Segment Start: RAW DATA
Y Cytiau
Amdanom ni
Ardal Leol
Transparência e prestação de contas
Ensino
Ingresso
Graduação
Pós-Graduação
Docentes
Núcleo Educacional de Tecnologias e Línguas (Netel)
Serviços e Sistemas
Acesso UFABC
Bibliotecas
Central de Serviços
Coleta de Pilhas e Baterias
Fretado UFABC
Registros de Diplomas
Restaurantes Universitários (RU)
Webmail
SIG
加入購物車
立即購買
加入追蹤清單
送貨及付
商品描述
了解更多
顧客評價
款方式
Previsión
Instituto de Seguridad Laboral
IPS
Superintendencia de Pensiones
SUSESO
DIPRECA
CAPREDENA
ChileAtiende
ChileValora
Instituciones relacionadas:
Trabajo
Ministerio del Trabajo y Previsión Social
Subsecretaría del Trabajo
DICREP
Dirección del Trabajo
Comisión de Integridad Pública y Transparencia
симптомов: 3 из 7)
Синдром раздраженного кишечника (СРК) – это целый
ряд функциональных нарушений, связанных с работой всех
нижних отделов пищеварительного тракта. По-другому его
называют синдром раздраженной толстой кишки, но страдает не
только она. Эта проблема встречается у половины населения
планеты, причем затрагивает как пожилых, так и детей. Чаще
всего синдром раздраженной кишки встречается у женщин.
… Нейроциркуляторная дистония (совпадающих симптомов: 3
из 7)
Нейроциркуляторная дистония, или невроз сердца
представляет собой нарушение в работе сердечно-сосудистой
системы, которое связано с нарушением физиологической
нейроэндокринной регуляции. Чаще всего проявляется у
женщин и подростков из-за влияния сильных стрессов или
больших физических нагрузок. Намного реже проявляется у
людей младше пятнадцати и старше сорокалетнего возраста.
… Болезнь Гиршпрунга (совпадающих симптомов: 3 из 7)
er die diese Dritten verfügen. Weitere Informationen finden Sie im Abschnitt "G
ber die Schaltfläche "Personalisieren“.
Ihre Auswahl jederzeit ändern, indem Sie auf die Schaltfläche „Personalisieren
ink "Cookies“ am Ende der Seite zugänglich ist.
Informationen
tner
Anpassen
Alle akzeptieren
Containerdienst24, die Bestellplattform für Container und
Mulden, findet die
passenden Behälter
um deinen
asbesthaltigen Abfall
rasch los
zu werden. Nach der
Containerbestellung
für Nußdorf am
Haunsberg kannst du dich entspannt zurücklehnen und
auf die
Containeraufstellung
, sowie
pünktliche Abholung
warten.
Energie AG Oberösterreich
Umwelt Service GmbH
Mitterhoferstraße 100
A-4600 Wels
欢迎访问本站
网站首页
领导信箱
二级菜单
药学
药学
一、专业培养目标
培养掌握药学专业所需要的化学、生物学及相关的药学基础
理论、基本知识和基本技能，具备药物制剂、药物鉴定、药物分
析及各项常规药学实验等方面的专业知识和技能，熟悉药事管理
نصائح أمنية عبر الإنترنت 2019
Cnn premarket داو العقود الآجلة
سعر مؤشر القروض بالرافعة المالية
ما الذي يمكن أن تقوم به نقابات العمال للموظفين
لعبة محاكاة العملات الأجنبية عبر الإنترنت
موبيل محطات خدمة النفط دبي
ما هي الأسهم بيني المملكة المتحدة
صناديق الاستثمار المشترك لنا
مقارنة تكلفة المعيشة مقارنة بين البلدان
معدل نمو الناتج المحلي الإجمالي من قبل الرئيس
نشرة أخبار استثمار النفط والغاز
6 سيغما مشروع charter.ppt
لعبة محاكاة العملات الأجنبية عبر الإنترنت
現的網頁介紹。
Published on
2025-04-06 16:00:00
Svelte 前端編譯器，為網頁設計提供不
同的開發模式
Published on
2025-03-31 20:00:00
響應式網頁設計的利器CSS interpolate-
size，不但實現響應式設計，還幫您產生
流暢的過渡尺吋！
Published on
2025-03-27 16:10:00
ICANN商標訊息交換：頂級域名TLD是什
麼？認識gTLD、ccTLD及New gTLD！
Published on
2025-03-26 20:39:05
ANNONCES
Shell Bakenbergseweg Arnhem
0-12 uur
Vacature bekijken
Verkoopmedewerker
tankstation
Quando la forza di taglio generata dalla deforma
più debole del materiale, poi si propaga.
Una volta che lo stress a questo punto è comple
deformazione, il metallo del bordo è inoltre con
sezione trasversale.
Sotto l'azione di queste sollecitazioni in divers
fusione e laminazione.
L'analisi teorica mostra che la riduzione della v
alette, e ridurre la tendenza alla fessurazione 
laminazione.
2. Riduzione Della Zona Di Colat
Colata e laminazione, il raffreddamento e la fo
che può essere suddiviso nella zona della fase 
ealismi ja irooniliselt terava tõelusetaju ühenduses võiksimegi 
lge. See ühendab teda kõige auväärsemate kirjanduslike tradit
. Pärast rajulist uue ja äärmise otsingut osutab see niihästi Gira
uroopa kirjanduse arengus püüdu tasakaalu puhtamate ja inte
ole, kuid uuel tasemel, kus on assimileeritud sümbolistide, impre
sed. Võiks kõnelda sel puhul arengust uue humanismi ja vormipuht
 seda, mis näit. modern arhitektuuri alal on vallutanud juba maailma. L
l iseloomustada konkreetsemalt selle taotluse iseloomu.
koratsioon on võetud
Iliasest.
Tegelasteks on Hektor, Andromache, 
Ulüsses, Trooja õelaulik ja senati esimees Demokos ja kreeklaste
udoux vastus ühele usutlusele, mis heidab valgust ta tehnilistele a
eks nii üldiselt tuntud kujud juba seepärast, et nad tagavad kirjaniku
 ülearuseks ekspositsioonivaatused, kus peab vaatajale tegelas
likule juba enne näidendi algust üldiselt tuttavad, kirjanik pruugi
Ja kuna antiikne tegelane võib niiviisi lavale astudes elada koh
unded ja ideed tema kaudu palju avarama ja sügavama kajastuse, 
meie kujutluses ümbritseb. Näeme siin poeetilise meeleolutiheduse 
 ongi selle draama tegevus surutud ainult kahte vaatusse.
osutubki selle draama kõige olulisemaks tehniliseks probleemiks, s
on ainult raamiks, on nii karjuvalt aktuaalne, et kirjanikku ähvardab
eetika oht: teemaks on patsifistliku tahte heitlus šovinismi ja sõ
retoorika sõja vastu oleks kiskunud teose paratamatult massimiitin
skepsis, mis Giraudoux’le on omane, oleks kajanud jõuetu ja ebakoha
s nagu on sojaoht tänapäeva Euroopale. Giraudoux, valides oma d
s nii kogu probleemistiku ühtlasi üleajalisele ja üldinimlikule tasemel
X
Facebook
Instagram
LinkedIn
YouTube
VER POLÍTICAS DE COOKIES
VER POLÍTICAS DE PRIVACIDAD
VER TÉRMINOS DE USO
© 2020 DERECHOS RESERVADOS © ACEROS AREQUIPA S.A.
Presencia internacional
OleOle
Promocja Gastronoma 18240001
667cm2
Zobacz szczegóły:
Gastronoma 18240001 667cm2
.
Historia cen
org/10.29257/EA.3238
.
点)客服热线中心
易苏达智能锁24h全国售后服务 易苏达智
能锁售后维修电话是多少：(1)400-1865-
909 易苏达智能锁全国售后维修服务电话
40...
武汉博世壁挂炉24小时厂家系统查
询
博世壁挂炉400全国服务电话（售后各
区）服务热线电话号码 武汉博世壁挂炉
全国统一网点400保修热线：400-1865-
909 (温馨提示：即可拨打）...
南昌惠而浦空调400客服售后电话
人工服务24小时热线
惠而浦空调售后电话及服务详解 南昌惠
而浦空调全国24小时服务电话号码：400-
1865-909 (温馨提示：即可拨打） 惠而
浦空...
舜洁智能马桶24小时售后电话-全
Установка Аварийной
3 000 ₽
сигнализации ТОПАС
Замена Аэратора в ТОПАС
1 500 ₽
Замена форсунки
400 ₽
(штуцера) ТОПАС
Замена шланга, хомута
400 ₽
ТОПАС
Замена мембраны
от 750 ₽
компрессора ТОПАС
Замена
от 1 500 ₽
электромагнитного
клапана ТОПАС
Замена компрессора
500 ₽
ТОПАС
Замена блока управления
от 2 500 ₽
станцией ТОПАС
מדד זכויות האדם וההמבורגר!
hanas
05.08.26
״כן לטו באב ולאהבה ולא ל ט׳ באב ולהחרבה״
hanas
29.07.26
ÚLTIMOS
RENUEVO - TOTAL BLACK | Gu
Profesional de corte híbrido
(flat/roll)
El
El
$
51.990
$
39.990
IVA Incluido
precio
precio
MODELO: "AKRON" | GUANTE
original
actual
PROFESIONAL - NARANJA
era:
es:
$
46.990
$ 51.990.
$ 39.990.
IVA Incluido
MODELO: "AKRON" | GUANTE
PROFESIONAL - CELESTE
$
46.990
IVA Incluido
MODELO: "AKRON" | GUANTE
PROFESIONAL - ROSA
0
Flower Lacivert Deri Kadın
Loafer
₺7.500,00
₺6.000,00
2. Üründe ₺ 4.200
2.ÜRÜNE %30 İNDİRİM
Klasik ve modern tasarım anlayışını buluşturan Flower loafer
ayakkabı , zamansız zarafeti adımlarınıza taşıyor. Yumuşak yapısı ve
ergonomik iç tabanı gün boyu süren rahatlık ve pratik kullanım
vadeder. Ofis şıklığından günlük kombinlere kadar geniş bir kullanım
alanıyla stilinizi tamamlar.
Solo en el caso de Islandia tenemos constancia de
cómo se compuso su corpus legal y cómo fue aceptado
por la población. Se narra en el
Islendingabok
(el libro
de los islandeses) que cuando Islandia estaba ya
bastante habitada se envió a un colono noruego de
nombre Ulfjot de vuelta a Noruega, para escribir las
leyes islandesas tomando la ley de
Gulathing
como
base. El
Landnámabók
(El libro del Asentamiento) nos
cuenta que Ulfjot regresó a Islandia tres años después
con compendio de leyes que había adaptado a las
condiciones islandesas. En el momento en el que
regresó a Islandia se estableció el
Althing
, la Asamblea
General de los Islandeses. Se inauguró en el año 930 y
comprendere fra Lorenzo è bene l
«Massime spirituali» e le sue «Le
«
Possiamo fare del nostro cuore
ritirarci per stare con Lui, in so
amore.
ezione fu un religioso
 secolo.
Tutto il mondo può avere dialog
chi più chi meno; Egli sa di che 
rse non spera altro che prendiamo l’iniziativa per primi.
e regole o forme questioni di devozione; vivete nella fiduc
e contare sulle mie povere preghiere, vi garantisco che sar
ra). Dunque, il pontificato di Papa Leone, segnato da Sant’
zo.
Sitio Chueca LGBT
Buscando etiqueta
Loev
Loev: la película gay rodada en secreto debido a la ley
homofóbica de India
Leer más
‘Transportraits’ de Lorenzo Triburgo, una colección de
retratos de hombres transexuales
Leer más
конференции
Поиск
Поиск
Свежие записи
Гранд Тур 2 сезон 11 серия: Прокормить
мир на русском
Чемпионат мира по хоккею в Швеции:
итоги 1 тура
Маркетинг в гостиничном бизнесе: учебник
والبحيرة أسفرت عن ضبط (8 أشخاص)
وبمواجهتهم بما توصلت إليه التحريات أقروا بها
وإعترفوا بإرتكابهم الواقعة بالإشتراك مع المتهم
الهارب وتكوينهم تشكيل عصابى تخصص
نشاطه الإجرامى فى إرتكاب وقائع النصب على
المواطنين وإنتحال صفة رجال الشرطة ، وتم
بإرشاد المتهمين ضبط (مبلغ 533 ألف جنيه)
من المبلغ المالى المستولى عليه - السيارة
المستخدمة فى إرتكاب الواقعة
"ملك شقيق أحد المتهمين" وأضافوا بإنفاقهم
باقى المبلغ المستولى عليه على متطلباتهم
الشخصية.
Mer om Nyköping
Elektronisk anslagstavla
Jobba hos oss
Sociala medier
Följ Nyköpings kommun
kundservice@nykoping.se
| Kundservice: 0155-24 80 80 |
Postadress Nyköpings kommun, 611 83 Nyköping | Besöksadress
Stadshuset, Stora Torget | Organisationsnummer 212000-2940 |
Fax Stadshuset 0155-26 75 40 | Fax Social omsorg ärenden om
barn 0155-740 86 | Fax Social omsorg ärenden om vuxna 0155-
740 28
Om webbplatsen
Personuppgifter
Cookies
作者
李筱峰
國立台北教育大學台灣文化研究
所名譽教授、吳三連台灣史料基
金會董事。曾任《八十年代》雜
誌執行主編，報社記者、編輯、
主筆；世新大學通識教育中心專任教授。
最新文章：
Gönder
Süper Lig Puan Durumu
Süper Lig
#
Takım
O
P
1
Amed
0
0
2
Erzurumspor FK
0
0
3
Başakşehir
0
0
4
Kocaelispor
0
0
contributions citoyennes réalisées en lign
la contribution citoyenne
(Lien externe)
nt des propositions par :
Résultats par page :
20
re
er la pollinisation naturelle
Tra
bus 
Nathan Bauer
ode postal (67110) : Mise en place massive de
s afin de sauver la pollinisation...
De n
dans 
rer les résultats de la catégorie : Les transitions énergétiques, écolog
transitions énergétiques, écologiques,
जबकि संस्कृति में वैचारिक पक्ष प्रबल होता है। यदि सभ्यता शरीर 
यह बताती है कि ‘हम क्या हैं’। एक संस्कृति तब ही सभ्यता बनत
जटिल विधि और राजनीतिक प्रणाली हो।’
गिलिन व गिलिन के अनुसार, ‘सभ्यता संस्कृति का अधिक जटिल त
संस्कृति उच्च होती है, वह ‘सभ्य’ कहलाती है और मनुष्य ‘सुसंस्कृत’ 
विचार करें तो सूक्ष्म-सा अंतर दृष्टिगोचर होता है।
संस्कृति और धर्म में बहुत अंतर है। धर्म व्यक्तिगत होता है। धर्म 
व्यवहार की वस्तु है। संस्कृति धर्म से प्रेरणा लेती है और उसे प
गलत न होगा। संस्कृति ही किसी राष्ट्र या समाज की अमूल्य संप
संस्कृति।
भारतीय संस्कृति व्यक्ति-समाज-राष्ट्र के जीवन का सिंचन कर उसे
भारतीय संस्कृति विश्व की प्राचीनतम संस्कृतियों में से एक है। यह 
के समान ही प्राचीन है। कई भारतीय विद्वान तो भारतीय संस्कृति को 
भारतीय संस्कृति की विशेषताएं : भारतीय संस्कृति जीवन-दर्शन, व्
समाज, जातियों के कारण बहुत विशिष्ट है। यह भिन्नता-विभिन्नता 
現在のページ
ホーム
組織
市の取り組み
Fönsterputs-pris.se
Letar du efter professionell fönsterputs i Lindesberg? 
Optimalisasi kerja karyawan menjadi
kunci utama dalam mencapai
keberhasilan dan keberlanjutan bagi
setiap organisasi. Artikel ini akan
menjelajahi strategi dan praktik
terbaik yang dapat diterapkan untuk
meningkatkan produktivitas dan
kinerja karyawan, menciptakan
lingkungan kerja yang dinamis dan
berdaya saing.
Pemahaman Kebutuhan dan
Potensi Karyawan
Segment End: RAW DATA
Only the number is wanted: how many lines in the listing contain the word "islandesas"?

2